Although congenital anomalies account for a small percentage of deaths of neonates and infants aged 1–59 months in middle-income and low-income countries than in the wealthiest countries, more than 95% of all child deaths due to congenital anomalies occur in these settings, indicating that congenital anomalies affect all countries and represent a significant challenge to public health globally [31].

In Saudi Arabia, a study estimated the incidence of major and minor congenital malformation among live born infant to be 2.7%. And the highest incidence was for the cardiovascular (0.7%) and the musculoskeletal malformation (0.4%) (32). Another study found the incidence of congenital abnormalities to be 2.3 % [13], with the incidence of malformation of gastrointestinal tract of (0.13%), for the neural tube defects (NTD) (0.19%) and for Down syndrome (0.18%) [33]. According to another hospital-based study in 2008; the antenatal prevalence of congenital anomalies was 2.79% [34]. 

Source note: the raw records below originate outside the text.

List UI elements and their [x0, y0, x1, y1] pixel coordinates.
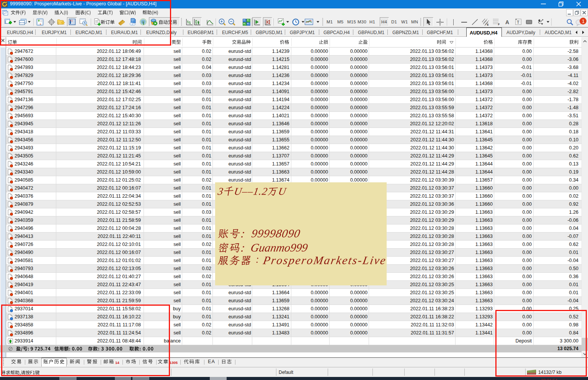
svg-text:E: E: [487, 23, 489, 26]
svg-text:1: 1: [582, 18, 585, 24]
svg-text:T: T: [517, 20, 519, 25]
svg-text:F: F: [498, 23, 500, 26]
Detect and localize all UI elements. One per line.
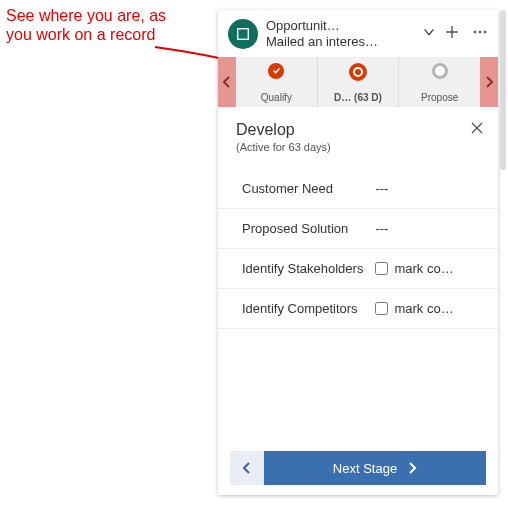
field-stakeholders[interactable]: Identify Stakeholders mark co… bbox=[218, 249, 498, 289]
field-competitors[interactable]: Identify Competitors mark co… bbox=[218, 289, 498, 329]
stakeholders-checkbox[interactable] bbox=[375, 262, 388, 275]
competitors-checkbox[interactable] bbox=[375, 302, 388, 315]
record-panel: Opportunit… Mailed an interes… bbox=[218, 10, 498, 495]
add-button[interactable] bbox=[444, 24, 460, 44]
circle-icon bbox=[432, 63, 448, 79]
process-bar: Qualify D… (63 D) Propose bbox=[218, 57, 498, 107]
bpf-stages: Qualify D… (63 D) Propose bbox=[236, 57, 480, 107]
scrollbar-thumb[interactable] bbox=[500, 10, 506, 170]
panel-header: Opportunit… Mailed an interes… bbox=[218, 10, 498, 57]
stage-fields: Customer Need --- Proposed Solution --- … bbox=[218, 165, 498, 329]
field-customer-need[interactable]: Customer Need --- bbox=[218, 169, 498, 209]
svg-point-1 bbox=[474, 31, 477, 34]
svg-point-2 bbox=[479, 31, 482, 34]
header-text: Opportunit… Mailed an interes… bbox=[266, 18, 414, 51]
stage-develop[interactable]: D… (63 D) bbox=[318, 57, 400, 107]
check-icon bbox=[268, 63, 284, 79]
header-title: Opportunit… bbox=[266, 18, 414, 34]
more-button[interactable] bbox=[472, 24, 488, 44]
stage-subtitle: (Active for 63 days) bbox=[236, 141, 480, 153]
header-subtitle: Mailed an interes… bbox=[266, 34, 414, 50]
stage-detail-header: Develop (Active for 63 days) bbox=[218, 107, 498, 165]
next-stage-label: Next Stage bbox=[333, 461, 397, 476]
prev-stage-button[interactable] bbox=[230, 451, 264, 485]
stage-qualify[interactable]: Qualify bbox=[236, 57, 318, 107]
bpf-prev-button[interactable] bbox=[218, 57, 236, 107]
scrollbar[interactable] bbox=[500, 10, 506, 190]
stage-footer: Next Stage bbox=[230, 451, 486, 485]
bpf-next-button[interactable] bbox=[480, 57, 498, 107]
chevron-right-icon bbox=[407, 462, 417, 474]
next-stage-button[interactable]: Next Stage bbox=[264, 451, 486, 485]
stage-propose[interactable]: Propose bbox=[399, 57, 480, 107]
callout-text: See where you are, as you work on a reco… bbox=[6, 6, 196, 44]
svg-point-3 bbox=[484, 31, 487, 34]
target-icon bbox=[349, 63, 367, 81]
field-proposed-solution[interactable]: Proposed Solution --- bbox=[218, 209, 498, 249]
svg-rect-0 bbox=[238, 29, 249, 40]
expand-header-button[interactable] bbox=[422, 25, 436, 43]
entity-icon bbox=[228, 19, 258, 49]
close-button[interactable] bbox=[470, 121, 484, 139]
stage-title: Develop bbox=[236, 121, 480, 139]
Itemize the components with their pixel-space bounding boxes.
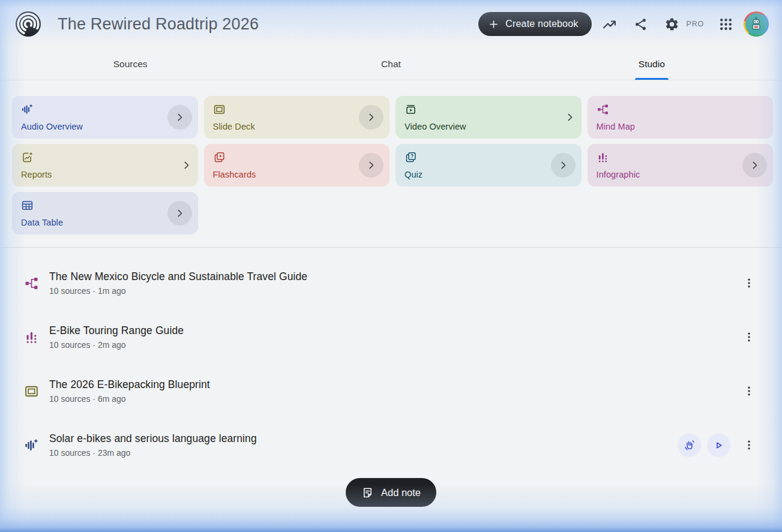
studio-card-mind-map[interactable]: Mind Map <box>588 96 774 139</box>
notebook-title[interactable]: The Rewired Roadtrip 2026 <box>58 15 259 34</box>
studio-card-audio-overview[interactable]: Audio Overview <box>12 96 198 139</box>
add-note-button[interactable]: Add note <box>346 478 436 507</box>
slide-deck-icon <box>213 103 255 116</box>
mind-map-icon <box>597 103 635 116</box>
artifact-row-audio-overview[interactable]: Solar e-bikes and serious language learn… <box>0 418 782 472</box>
plus-icon <box>488 19 499 30</box>
chevron-right-icon[interactable] <box>167 105 192 130</box>
chevron-right-icon[interactable] <box>742 153 767 178</box>
studio-card-video-overview[interactable]: Video Overview <box>396 96 582 139</box>
data-table-icon <box>21 199 63 212</box>
waving-hand-icon <box>683 439 696 452</box>
more-options-icon[interactable] <box>739 273 759 293</box>
quiz-icon <box>405 151 423 164</box>
artifact-meta: 10 sources · 23m ago <box>49 448 257 458</box>
play-icon <box>712 439 725 452</box>
audio-waveform-icon <box>24 438 40 453</box>
artifact-title: E-Bike Touring Range Guide <box>49 324 184 337</box>
tab-chat[interactable]: Chat <box>260 48 521 80</box>
audio-waveform-icon <box>21 103 83 116</box>
chevron-right-icon[interactable] <box>564 112 576 123</box>
tab-sources[interactable]: Sources <box>0 48 260 80</box>
pro-badge: PRO <box>687 20 705 28</box>
share-icon[interactable] <box>628 11 654 37</box>
tab-studio[interactable]: Studio <box>522 48 782 80</box>
header-actions: Create notebook PRO <box>478 11 769 37</box>
artifact-row-mind-map[interactable]: The New Mexico Bicycle and Sustainable T… <box>0 256 782 310</box>
artifact-meta: 10 sources · 1m ago <box>49 286 307 296</box>
studio-card-data-table[interactable]: Data Table <box>12 192 198 235</box>
studio-card-grid: Audio Overview Slide Deck Video Overview… <box>0 80 782 235</box>
artifact-meta: 10 sources · 2m ago <box>49 340 184 350</box>
mind-map-icon <box>24 276 40 291</box>
note-icon <box>361 486 374 499</box>
account-avatar[interactable] <box>744 11 769 37</box>
artifact-row-infographic[interactable]: E-Bike Touring Range Guide 10 sources · … <box>0 310 782 364</box>
create-notebook-button[interactable]: Create notebook <box>478 12 591 36</box>
infographic-icon <box>24 330 40 345</box>
more-options-icon[interactable] <box>739 327 759 347</box>
artifact-list: The New Mexico Bicycle and Sustainable T… <box>0 248 782 472</box>
chevron-right-icon[interactable] <box>359 153 383 178</box>
chevron-right-icon[interactable] <box>167 201 192 226</box>
more-options-icon[interactable] <box>739 435 759 455</box>
app-header: The Rewired Roadtrip 2026 Create noteboo… <box>0 0 782 48</box>
settings-gear-icon[interactable] <box>659 11 685 37</box>
studio-card-flashcards[interactable]: Flashcards <box>204 144 390 187</box>
chevron-right-icon[interactable] <box>359 105 383 130</box>
infographic-icon <box>597 151 640 164</box>
slide-deck-icon <box>24 384 40 399</box>
play-button[interactable] <box>707 434 730 457</box>
chevron-right-icon[interactable] <box>181 160 192 171</box>
artifact-title: The New Mexico Bicycle and Sustainable T… <box>49 270 307 283</box>
artifact-title: Solar e-bikes and serious language learn… <box>49 432 257 445</box>
artifact-title: The 2026 E-Bikepacking Blueprint <box>49 378 210 391</box>
studio-card-quiz[interactable]: Quiz <box>396 144 582 187</box>
panel-tabs: Sources Chat Studio <box>0 48 782 80</box>
interactive-mode-button[interactable] <box>678 434 701 457</box>
artifact-row-slide-deck[interactable]: The 2026 E-Bikepacking Blueprint 10 sour… <box>0 364 782 418</box>
report-icon <box>21 151 52 164</box>
video-overview-icon <box>405 103 466 116</box>
studio-card-infographic[interactable]: Infographic <box>588 144 774 187</box>
apps-grid-icon[interactable] <box>712 11 739 37</box>
flashcards-icon <box>213 151 256 164</box>
artifact-meta: 10 sources · 6m ago <box>49 394 210 404</box>
notebooklm-logo[interactable] <box>16 11 41 37</box>
studio-card-reports[interactable]: Reports <box>12 144 198 187</box>
studio-card-slide-deck[interactable]: Slide Deck <box>204 96 390 139</box>
more-options-icon[interactable] <box>739 381 759 401</box>
analytics-trending-up-icon[interactable] <box>597 11 623 37</box>
chevron-right-icon[interactable] <box>551 153 576 178</box>
avatar-robot-image <box>745 13 768 35</box>
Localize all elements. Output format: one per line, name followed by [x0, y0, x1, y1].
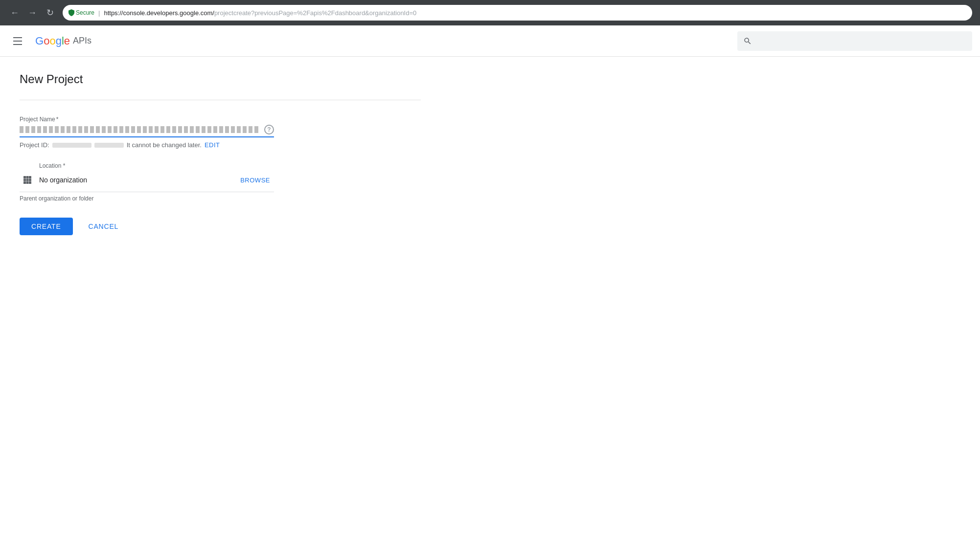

Although routine screening for fetal abnormalities is very successful, there are limitations to the abilities of both the technique and the operators to detect every anomaly.

There are several reasons for this: not all anomalies are evident at 20 weeks, when the routine ultrasound examination for anomalies is performed; there is wide variation in both expertise of staff and quality of equipment; and some fetuses are difficult to scan because of maternal body habitus, reduction in liquor volume or a persistent difficult fetal position. There are very few structural abnormalities for which the detection rate approaches 100%.

In our study, we tried to look at all structural congenital malformations in our sample which we think represents the community in Saudi Arabia. The primary outcome of interest was the point prevalence of congenital malformations in our hospital while the secondary outcomes were; the risk factors, the types of these anomalies distributed per body systems and the neonatal outcomes.

2. Materials and Methods

  1.  Subjects and Setting:

This is a retrospective chart review descriptive study conducted in the department of Obstetrics and Gynecology at Security Forces Hospital-Riyadh. This hospital serves all ministry of interior dependents all over the country of Saudi Arabia. The study was conducted over (36 months), from Jan 2012 till Dec 2014.

The total number of deliveries was (18,347) deliveries, and the total number of congenital malformations was (283) cases. Period prevalence is calculated as the proportion of a population that has the condition at some time during a given period. 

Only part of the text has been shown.